I am sorry to hear of your loss.


----------



## Jade Tigress (Nov 19, 2006)

My deepest sympathies.


----------



## bushidomartialarts (Nov 20, 2006)

.


----------



## searcher (Nov 20, 2006)

.


----------



## bluemtn (Nov 20, 2006)

I have a grandmother in the beginning stages of Alzheimers.  I'm so sorry to hear of your loss, so with deeply felt condolences...

:asian: .


----------



## HKphooey (Nov 21, 2006)

....
:asian:


----------



## Brian R. VanCise (Nov 21, 2006)

:asian:


----------



## Jonathan Randall (Nov 22, 2006)

.


----------



## MSTCNC (Nov 23, 2006)

clfsean said:


> At about 10:00 EST the world became a little less sunny. I lost my beloved grandmother Nellie Reynolds. She was 84 & was lost due to complications from Alzheimer's. She was a true Southern Grandmother, born & raised in Georgia. She married my grandfather after his return from WWII & was the only man she ever dated. They're together now after his passing in 1989 on their 45th wedding anniversary.
> 
> She was a person who never had a cross word with anybody or bad thing to say of anybody. If you came to her house for any reason at any time of the day, the first words from her mouth "Hey how are you? Are you hungry?". Her house was open to all people, no colors were allowed in her house since everybody there was somebody. She never met anybody she didn't like never had anybody meet her who didn't like her. She affected many lives in her time. At 5'2" she was larger than life. Nobody ever went for wanting under her roof and nobody's call was ever unanswered, for help, need or to say hello.
> 
> If you have a chance, please hug your grandmother a little tighter & closer the next time you're able. If not, please add a warm thought to that of your grandmother because they should be cherished for what they helped us become in their time given to us.



Sean,

First of all... consider yourself hugged...

Secondly, as someone who, over the years, has lost not only all four Grandparents... but who endured the loss of one of them to the ravages of Alzheimer's... please know you have a friend that understands...

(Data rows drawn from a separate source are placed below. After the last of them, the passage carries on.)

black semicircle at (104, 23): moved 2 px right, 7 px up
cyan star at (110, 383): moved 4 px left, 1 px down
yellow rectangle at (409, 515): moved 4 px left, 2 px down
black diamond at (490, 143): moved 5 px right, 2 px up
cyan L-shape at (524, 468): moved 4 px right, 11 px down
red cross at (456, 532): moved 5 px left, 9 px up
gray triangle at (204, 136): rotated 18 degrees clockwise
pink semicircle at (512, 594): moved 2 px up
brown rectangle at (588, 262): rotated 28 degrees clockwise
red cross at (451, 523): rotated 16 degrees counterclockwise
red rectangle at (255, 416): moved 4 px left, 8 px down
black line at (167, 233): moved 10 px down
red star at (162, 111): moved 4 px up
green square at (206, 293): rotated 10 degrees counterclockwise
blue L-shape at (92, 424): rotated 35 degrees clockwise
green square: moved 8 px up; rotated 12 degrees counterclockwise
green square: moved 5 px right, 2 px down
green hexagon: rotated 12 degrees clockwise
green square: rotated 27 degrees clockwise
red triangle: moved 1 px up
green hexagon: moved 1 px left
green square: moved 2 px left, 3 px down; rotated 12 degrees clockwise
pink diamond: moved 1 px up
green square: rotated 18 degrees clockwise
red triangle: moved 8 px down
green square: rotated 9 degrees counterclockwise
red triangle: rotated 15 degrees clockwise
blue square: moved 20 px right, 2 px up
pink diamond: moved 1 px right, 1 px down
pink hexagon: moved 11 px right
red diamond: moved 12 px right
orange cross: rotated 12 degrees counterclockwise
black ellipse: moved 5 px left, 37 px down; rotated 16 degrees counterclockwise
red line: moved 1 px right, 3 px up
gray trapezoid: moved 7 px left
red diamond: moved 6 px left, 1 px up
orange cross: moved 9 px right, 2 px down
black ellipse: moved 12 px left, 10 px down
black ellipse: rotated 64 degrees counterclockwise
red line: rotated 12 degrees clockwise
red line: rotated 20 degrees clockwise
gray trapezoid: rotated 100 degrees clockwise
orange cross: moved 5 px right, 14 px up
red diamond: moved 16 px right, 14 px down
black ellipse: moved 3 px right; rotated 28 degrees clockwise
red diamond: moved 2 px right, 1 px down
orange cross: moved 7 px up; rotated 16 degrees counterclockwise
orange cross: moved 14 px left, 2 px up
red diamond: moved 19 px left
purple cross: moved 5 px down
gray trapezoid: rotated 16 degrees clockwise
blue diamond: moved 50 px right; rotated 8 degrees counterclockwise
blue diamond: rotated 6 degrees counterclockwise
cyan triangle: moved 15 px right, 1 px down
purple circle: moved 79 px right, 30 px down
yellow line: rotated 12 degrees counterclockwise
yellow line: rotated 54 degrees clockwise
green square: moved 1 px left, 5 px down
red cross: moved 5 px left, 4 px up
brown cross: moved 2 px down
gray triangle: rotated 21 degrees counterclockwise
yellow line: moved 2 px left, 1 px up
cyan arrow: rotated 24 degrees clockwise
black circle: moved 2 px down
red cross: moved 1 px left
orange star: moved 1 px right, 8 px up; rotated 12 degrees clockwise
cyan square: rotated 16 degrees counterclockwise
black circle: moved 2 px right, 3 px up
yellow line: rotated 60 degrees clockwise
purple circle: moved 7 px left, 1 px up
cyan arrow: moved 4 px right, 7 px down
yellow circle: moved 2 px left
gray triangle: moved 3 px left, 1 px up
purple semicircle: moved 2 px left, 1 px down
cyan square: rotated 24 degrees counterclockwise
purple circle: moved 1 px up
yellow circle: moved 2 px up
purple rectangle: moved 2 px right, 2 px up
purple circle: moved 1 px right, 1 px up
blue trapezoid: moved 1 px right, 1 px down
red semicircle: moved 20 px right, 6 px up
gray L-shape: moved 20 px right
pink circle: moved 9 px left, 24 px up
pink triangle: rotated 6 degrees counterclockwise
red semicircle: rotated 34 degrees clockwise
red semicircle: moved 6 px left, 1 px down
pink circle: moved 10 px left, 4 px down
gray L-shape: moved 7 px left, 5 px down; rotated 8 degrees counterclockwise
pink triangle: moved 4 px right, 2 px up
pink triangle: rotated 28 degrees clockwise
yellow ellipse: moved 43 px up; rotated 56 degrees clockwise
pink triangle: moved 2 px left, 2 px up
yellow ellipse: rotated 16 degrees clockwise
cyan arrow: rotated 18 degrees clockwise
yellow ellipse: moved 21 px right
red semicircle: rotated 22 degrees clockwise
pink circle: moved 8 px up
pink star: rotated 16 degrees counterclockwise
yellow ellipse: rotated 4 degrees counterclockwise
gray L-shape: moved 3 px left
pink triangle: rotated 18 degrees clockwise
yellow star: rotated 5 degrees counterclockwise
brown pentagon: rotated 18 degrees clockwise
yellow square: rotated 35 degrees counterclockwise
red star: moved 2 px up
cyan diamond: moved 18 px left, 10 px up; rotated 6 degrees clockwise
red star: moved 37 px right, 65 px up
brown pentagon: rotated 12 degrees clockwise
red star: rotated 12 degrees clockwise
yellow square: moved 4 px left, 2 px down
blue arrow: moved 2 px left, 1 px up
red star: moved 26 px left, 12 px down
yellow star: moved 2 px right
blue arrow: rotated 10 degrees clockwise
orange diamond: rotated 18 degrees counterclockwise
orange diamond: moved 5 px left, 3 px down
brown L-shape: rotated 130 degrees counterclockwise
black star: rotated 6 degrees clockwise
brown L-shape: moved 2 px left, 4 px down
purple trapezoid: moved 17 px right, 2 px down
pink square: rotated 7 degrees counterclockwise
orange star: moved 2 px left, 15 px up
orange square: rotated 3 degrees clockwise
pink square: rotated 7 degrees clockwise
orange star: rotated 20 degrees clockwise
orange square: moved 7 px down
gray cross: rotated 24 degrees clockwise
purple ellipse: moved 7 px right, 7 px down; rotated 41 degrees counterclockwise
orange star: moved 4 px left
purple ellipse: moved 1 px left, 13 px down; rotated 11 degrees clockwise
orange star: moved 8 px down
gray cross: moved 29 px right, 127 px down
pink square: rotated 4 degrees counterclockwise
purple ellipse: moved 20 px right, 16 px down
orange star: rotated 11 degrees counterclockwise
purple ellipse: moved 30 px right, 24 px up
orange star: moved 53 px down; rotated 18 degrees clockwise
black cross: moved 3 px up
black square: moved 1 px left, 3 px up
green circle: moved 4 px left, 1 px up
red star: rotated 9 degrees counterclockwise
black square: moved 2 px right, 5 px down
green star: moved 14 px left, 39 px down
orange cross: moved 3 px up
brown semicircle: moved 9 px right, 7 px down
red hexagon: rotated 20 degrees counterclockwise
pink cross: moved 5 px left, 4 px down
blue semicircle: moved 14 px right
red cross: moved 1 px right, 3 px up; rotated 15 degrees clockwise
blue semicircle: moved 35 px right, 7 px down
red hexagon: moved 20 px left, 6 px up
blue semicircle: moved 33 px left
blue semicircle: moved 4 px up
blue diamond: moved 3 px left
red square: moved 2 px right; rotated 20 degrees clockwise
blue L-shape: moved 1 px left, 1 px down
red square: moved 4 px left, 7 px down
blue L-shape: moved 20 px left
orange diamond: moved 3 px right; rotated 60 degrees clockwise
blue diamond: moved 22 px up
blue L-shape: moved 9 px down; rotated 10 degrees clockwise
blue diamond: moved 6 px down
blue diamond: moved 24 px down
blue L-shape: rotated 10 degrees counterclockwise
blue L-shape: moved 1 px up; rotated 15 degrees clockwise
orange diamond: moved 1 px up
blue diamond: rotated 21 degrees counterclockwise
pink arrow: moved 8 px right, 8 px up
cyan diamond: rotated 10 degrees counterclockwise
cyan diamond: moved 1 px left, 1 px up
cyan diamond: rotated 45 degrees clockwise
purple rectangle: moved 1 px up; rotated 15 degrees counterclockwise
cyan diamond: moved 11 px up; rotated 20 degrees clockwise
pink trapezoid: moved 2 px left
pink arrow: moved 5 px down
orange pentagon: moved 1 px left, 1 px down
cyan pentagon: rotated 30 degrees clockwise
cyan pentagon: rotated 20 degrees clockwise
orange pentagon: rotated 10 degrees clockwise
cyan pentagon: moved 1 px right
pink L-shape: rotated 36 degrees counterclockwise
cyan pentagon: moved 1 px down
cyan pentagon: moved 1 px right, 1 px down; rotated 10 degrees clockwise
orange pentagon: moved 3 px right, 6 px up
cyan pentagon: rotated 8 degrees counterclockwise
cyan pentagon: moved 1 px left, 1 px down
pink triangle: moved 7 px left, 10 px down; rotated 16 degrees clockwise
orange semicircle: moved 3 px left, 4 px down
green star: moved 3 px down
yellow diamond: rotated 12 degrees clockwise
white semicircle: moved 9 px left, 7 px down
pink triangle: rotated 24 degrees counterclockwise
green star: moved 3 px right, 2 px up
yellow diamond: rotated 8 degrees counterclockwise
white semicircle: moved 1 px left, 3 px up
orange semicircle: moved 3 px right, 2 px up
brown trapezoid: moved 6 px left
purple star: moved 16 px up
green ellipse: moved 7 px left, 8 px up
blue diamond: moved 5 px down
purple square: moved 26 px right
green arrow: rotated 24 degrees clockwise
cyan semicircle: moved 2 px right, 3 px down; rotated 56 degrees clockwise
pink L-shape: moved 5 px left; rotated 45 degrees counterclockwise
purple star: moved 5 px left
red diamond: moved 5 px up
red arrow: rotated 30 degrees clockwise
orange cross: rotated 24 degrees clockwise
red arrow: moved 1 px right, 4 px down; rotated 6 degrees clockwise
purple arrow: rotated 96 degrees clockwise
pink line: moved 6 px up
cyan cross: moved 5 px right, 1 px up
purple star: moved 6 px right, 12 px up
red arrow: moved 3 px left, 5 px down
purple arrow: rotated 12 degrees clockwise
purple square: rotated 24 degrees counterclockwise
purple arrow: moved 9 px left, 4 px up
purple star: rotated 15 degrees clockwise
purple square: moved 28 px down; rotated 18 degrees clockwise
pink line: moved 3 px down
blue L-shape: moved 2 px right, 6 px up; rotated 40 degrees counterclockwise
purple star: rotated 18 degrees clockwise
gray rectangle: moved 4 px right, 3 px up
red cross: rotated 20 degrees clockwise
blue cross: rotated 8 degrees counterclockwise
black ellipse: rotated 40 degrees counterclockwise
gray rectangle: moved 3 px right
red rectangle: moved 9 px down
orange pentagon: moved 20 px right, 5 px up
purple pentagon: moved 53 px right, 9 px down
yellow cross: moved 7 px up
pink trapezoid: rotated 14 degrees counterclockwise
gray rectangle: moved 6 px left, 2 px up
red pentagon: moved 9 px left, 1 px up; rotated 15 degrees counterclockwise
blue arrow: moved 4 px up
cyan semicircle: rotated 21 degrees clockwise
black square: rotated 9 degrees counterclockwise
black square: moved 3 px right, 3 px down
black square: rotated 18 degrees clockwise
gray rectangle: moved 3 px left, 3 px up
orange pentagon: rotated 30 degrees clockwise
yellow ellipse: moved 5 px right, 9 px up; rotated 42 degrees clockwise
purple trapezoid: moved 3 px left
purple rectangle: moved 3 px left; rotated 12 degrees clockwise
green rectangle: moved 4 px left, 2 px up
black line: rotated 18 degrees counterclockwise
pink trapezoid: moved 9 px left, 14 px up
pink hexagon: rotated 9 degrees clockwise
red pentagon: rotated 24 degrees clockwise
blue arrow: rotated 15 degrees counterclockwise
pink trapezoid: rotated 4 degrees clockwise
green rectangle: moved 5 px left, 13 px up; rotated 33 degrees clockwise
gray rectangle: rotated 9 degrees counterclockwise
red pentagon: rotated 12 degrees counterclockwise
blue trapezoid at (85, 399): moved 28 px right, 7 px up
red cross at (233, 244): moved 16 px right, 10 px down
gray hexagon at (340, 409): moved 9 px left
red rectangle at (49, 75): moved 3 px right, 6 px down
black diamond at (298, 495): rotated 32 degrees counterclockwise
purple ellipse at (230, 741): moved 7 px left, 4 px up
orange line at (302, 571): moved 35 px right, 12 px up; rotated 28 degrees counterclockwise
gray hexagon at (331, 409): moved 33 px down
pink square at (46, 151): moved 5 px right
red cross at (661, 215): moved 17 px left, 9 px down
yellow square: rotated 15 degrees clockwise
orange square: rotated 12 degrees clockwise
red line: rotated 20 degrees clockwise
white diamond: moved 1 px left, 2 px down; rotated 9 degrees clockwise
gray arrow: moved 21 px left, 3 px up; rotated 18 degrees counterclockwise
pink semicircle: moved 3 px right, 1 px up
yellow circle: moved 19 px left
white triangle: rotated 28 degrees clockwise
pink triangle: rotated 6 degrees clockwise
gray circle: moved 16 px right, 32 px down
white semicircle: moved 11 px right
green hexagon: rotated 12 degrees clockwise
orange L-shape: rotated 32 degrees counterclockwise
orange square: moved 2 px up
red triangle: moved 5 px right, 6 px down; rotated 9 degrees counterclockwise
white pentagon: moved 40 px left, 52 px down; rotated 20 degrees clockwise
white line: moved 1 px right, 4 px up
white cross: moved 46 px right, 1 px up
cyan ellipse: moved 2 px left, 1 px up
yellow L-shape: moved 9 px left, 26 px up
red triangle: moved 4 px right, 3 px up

Miss Ellie sounds like a great person... and it's the World's loss to have one less of her around... your description reminds me so much of my Grandma Myler... a farmgirl from rural Pittsburgh... I'm sure that they were much the same...

Just as each style of Martial Arts has parts that are useful to us... and parts that are not... each person that passes through our life has parts that are useful to us... and parts that are not...

As Sifu Lee once said... "Take what is useful... discard the rest".

Take those preciouse things that Miss Ellie gave you in this life... and discard everything else...

You will be in my thoughts and prayers...

Respectfully signed...

Your Brother in the arts,

Andrew :asian:


----------



## IcemanSK (Nov 29, 2006)

My condolences on your loss.


----------



## terryl965 (Nov 29, 2006)

:asian:


----------



## zDom (Nov 30, 2006)

.


----------



## Arizona Angel (Nov 30, 2006)

Sorry for your loss.


----------



## Shodan (Nov 30, 2006)

:asian:


----------